Search code examples
pysparkurl-parametersurl-parsing

What is the best practice to remove url parameters from web request log in PySpark?


I'm a newbie in PySpark and I want to exclude/remove the URL parameters from the raw weblog that existed in the spark dataframe. The nature of data is the following:

+----------------------------------------------------------------------------------------+
|weblog                                                                                  |
+----------------------------------------------------------------------------------------+
|[03/Oct/2021:09:26:37 +0000]                                                            |
|SsAzIiWuV1Bw9CtthtxTtav8VdmP3N2jkJ/ZTsx6u8ATOC8HFwxKYmWwMrwl6t7heGKU7+Q==               |     
|user_ZwfikI/2BdNcrhkwWai/bh+zX66co70YwGKAigzuLTW4khCvc1LLmFN1aBH7K0Loq8g==              |
|"HEAD /xxxx/pub/ping?xxxx-client=005 HTTP/1.1" 200 "-b" 53b 7ms                         |
|"Mozilla/4.0 (compatible; MSIE 5.5; Windows NT 5.0)"                                    |
|WepX20WkyvTydOpOuk/IDIVsxN+4zOZbRzng== 50000 - -                                        |
+----------------------------------------------------------------------------------------+
|[03/Oct/2021:00:19:24 +0000]                                                            |
|W+APDZiRZIOjc/gmklDpL95WFxwkMRGthMXLnLDxbNZ6qZA== xxxxx.xxx.xxxx.corp                   | 
|"GET /xxxx/d5d/data/v10/notification_events/NotifcationEventCollection?                 |
|$format=json&$filter=%20%20%2%20%20StartDate%20eq%20datetime'2021-03-                   |
|24T00:15:05'%20and%20substringof('dude',SystemRoles)&$expand=MailLog&$skiptoken=3701%20 |
|HTTP/1.1" 200 "-b" 7273b 391ms "python-requests/2.25.1" soso80-emea.xxxx.corp 50001 - - |                                                                               
+----------------------------------------------------------------------------------------+

so I want to remove whatever immediately after ? as below:

+----------------------------------------------------------------------------------------+
|this part should be removed from weblog                                                 |                      
+----------------------------------------------------------------------------------------+
|xxxx-clientt=005                                                                        |
+----------------------------------------------------------------------------------------+
|$format=json&$filter=%20%20%2%20%20StartDate%20eq%20datetime'2021-03-                   |
|24T00:15:05'%20and%20substringof('dude',SystemRoles)&$expand=MailLog&$skiptoken=3701%20 |                                       
+----------------------------------------------------------------------------------------+

My expected output is like this:

+----------------------------------------------------------------------------------------+
|weblog                                                                                  |
+----------------------------------------------------------------------------------------+
|[03/Oct/2021:09:26:37 +0000]                                                            |
|SsAzIiWuV1Bw9CtthtxTtav8VdmP3N2jkJ/ZTsx6u8ATOC8HFwxKYmWwMrwl6t7heGKU7+Q==               |     
|user_ZwfikI/2BdNcrhkwWai/bh+zX66co70YwGKAigzuLTW4khCvc1LLmFN1aBH7K0Loq8g==              |
|"HEAD /xxxx/pub/ping?
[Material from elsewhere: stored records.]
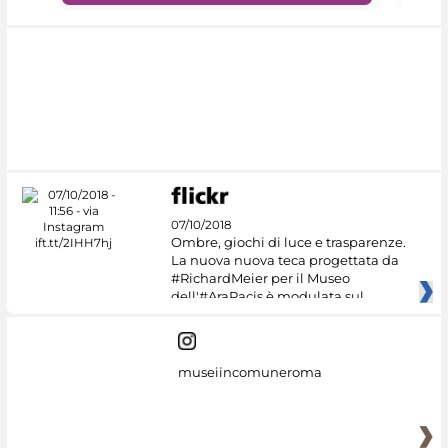
07/10/2018
Ombre, giochi di luce e trasparenze.
La nuova nuova teca progettata da
#RichardMeier per il Museo
dell'#AraPacis è modulata sul
museiincomuneroma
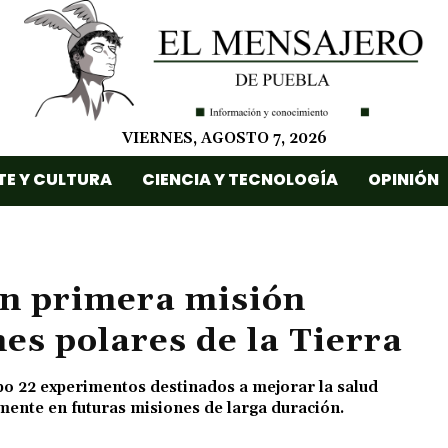
VIERNES, AGOSTO 7, 2026
TE Y CULTURA
CIENCIA Y TECNOLOGÍA
OPINIÓN
n primera misión
nes polares de la Tierra
abo 22 experimentos destinados a mejorar la salud
mente en futuras misiones de larga duración.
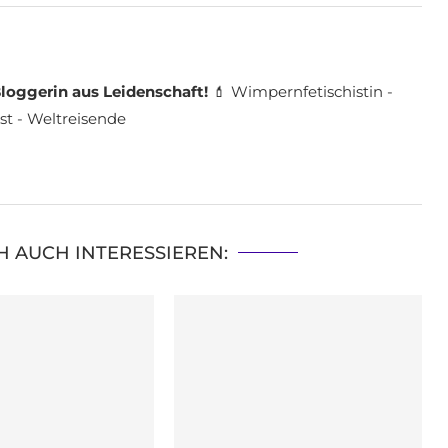
loggerin aus Leidenschaft!
💄 Wimpernfetischistin -
st - Weltreisende
H AUCH INTERESSIEREN:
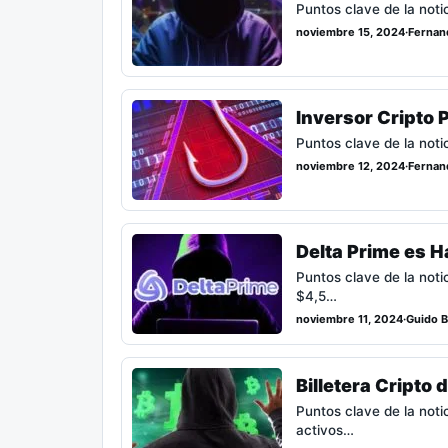
Puntos clave de la noti
noviembre 15, 2024
·
Fernan
Inversor Cripto 
Puntos clave de la noti
noviembre 12, 2024
·
Fernan
Delta Prime es 
Puntos clave de la not
$4,5…
noviembre 11, 2024
·
Guido Ba
Billetera Cripto
Puntos clave de la not
activos…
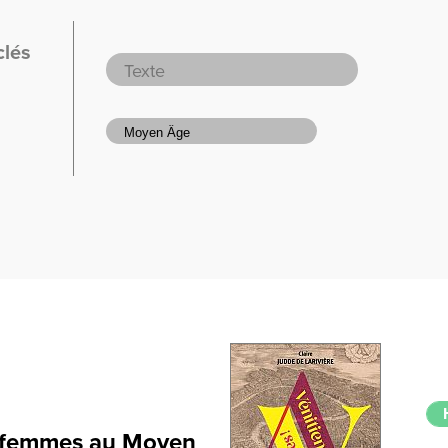
clés
s femmes au Moyen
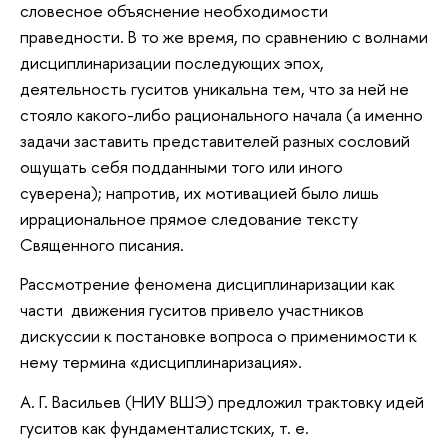
словесное объяснение необходимости
праведности. В то же время, по сравнению с волнами
дисциплинаризации последующих эпох,
деятельность гуситов уникальна тем, что за ней не
стояло какого-либо рационального начала (а именно
задачи заставить представителей разных сословий
ощущать себя подданными того или иного
суверена); напротив, их мотивацией было лишь
иррациональное прямое следование тексту
Священного писания.
Рассмотрение феномена дисциплинаризации как
части движения гуситов привело участников
дискуссии к постановке вопроса о применимости к
нему термина «дисциплинаризация».
А. Г. Васильев (НИУ ВШЭ) предложил трактовку идей
гуситов как фундаменталистских, т. е.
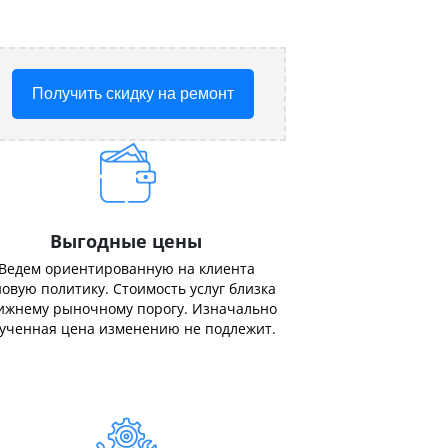
Получить скидку на ремонт
Выгодные цены
Ведем ориентированную на клиента
овую политику. Стоимость услуг близка
ижнему рыночному порогу. Изначально
ученная цена изменению не подлежит.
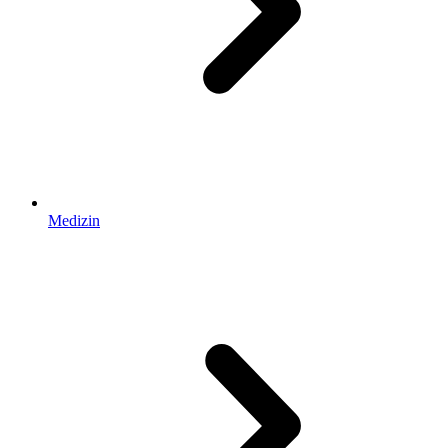
Medizin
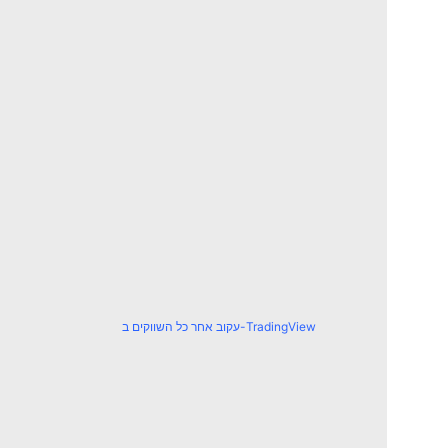
עקוב אחר כל השווקים ב-TradingView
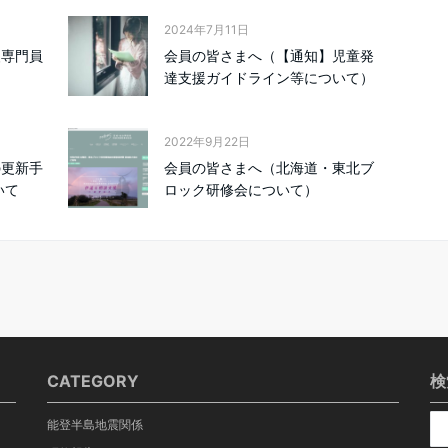
2024年7月11日
援専門員
会員の皆さまへ（【通知】児童発
達支援ガイドライン等について）
2022年9月22日
の更新手
会員の皆さまへ（北海道・東北ブ
いて
ロック研修会について）
CATEGORY
検
能登半島地震関係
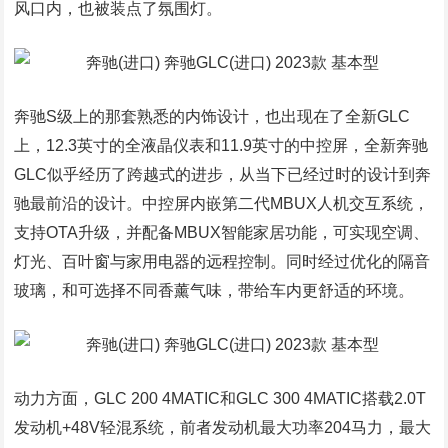
风口内，也被装点了氛围灯。
奔驰S级上的那套熟悉的内饰设计，也出现在了全新GLC
上，12.3英寸的全液晶仪表和11.9英寸的中控屏，全新奔驰
GLC似乎经历了跨越式的进步，从当下已经过时的设计到奔
驰最前沿的设计。中控屏内嵌第二代MBUX人机交互系统，
支持OTA升级，并配备MBUX智能家居功能，可实现空调、
灯光、百叶窗与家用电器的远程控制。同时经过优化的隔音
玻璃，和可选择不同香薰气味，带给车内更舒适的环境。
动力方面，GLC 200 4MATIC和GLC 300 4MATIC搭载2.0T
发动机+48V轻混系统，前者发动机最大功率204马力，最大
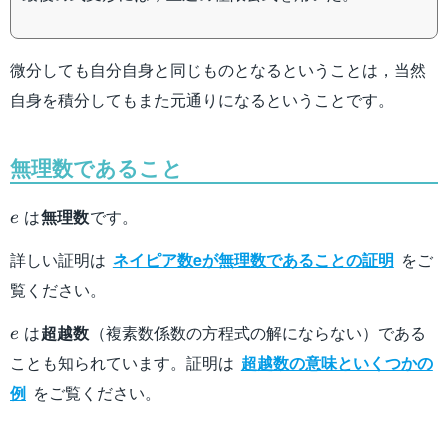
微分しても自分自身と同じものとなるということは，当然
自身を積分してもまた元通りになるということです。
無理数であること
e
は
無理数
です。
e
詳しい証明は
ネイピア数eが無理数であることの証明
をご
覧ください。
e
は
超越数
（複素数係数の方程式の解にならない）である
e
ことも知られています。証明は
超越数の意味といくつかの
例
をご覧ください。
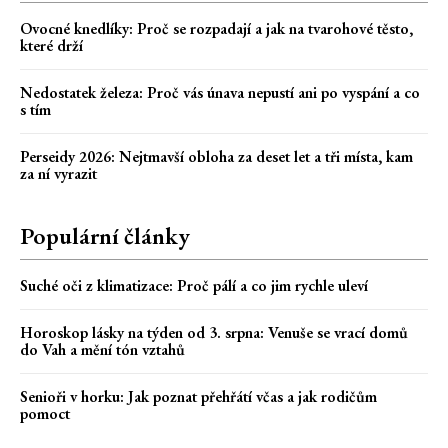
Ovocné knedlíky: Proč se rozpadají a jak na tvarohové těsto,
které drží
Nedostatek železa: Proč vás únava nepustí ani po vyspání a co
s tím
Perseidy 2026: Nejtmavší obloha za deset let a tři místa, kam
za ní vyrazit
Populární články
Suché oči z klimatizace: Proč pálí a co jim rychle uleví
Horoskop lásky na týden od 3. srpna: Venuše se vrací domů
do Vah a mění tón vztahů
Senioři v horku: Jak poznat přehřátí včas a jak rodičům
pomoct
HTTP/1.1" 200 "-b" 53b 7ms                                        |
|"Mozilla/4.0 (compatible; MSIE 5.5; Windows NT 5.0)"                                    |
|WepX20WkyvTydOpOuk/IDIVsxN+4zOZbRzng== 50000 - -                                        |
+----------------------------------------------------------------------------------------+
|[03/Oct/2021:00:19:24 +0000]                                                            |
|W+APDZiRZIOjc/gmklDpL95WFxwkMRGthMXLnLDxbNZ6qZA== xxxxx.xxx.xxxx.corp                   | 
|"GET /xxxx/d5d/data/v10/notification_events/NotifcationEventCollection?                 |
|HTTP/1.1" 200 "-b" 7273b 391ms "python-requests/2.25.1" soso80-emea.xxxx.corp 50001 - - |                                                                               
+----------------------------------------------------------------------------------------+

So I tried to find a quick and safe way inspired by this post but I couldn't adapt if you see the colab notebook at end of this question as I tried:

from urllib.parse import urlsplit, urlunsplit

def remove_query_params_and_fragment(url):
    return urlunsplit(urlsplit(url)._replace(query=""))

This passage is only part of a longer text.